Kingstone Capital Management purchased the College Street site, only to sell it to the University of Toronto, and then lease it back with the intent of building and operating the residence. The university is following a different model for developing the proposed Spadina-Sussex residence, and is working with the Daniels Corporation, a company known for critically-lauded projects like Regent Park and 1 Spadina Crescent, the university’s future home for its architecture and design school.

Community members, however, remain unconvinced that the university is committed to working with them to develop a housing alternative that is palatable for everyone.

“The problem is the university at this point still has to demonstrate that it understands the broader community,” said Sue Dexter of the Harbord Village Residents’ Association (HVRA). “It responds to its own demands and needs as if they’re handed down from the mountain.”

Little progress has been made in recent months. University representatives admitted at a November 10 community liaison committee meeting that they hadn’t moved the file forward since an October 20 meeting in the office of Ceta Ramkhalawansingh, the interim councillor for Ward 20, Trinity-Spadina. At that October meeting between city planners, Robert Street residents, HVRA members, as well as representatives from the university and the Daniels Corporation, residents expressed their main concerns.

“The message is to dramatically lower the height of the project,” said Marsh. Under the current proposal, the building’s height stands at 22 to 25 storeys, which, said Marsh, “is still massive when it sits on the perimeter of a community like ours.”

Marsh acknowledged that there is an existing tall building in the area at 666 Spadina Avenue, but “just because we’ve had bad design in the past, doesn’t mean we need to go forward with that in the future.”

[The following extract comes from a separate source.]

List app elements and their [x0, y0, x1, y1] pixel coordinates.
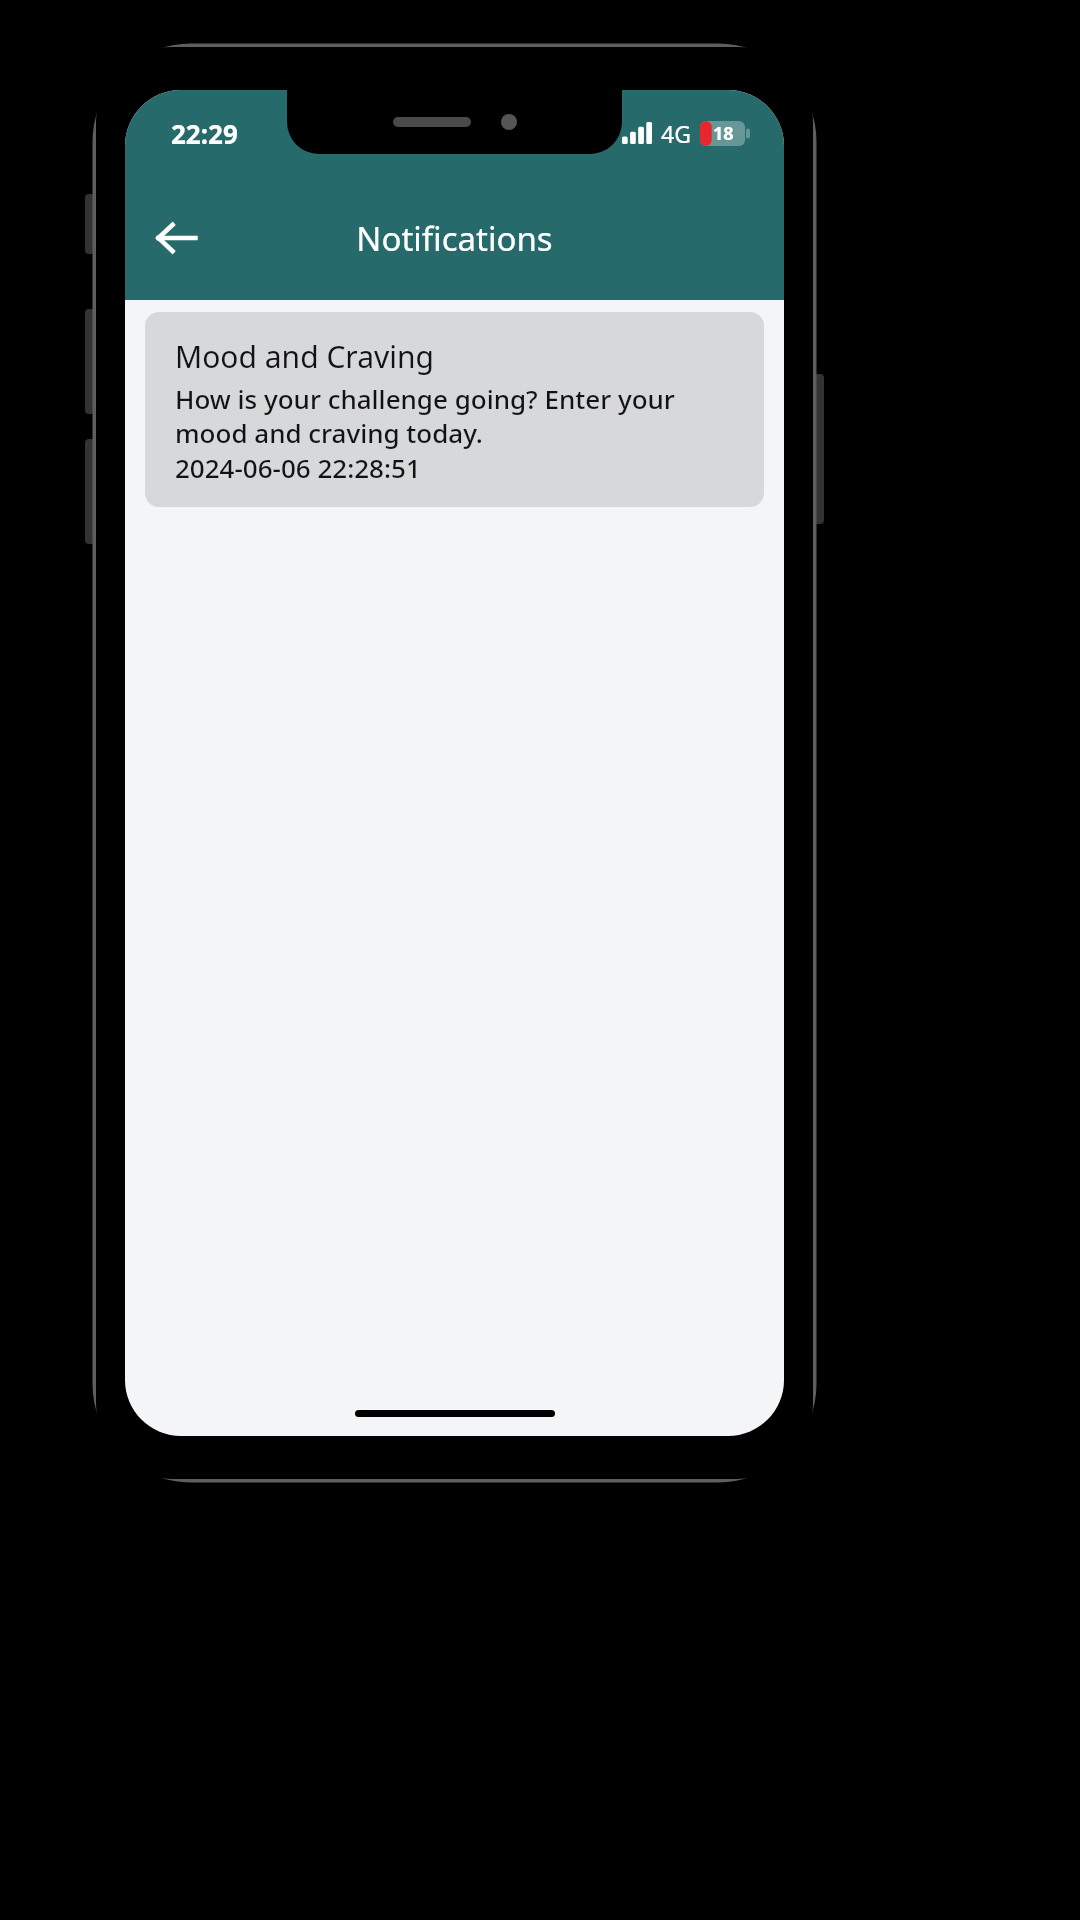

She added that the neighbours also want to retain some access to the tennis and ball hockey courts, are opposed to having a cafeteria in the building as it would result in “trucks driving up and down the streets in the wee hours,” and are “vehemently against locating the building’s entrance on Sussex Avenue, as it would bring too many students into the neighbourhood.”

Finally, Marsh and Dexter are also unequivocal about preventing what they term a “monoculture” of first year students.

“Does it need to be that all the first year students end up at Sussex and Spadina?” asked Dexter. “[The university] has the Mississauga and the Scarborough campuses. It has lots of options.”

“Do you really want 550 first years running around the neighbourhood?” added Marsh.

Dexter would like the university to develop a different kind of residence, one that mixes first years with graduate students and students with families, which she believes would integrate better in the broader Annex community.

In her view, it’s still an open question, as there isn’t really a clear proposal on the table just yet.

“We’re neutral at this point rather than optimistic,” said Dexter. “There’s a possibility that we could do something inventive and neat. Daniels has a track record of doing neat things, but it’s too early to tell.”

Marsh, noting that “the university does tend to build beautiful buildings on campus” and that “it’s great to see what’s happened with Regent Park,” said she is heartened by the school’s association with the Daniels Corporation.

“We know [this residence] is going to happen,” said Marsh, “but can we find something that respects the tone of the neighbourhood more?”

In an e-mail to the Gleaner, Scott Mabury, vice-president, University Operations, for the University of Toronto, declined to comment on the project, saying only that he had no updates and that community consultation continues. Martin Blake, vice-president of the Daniels Corporation, refused to answer the Gleaner’s request for an interview.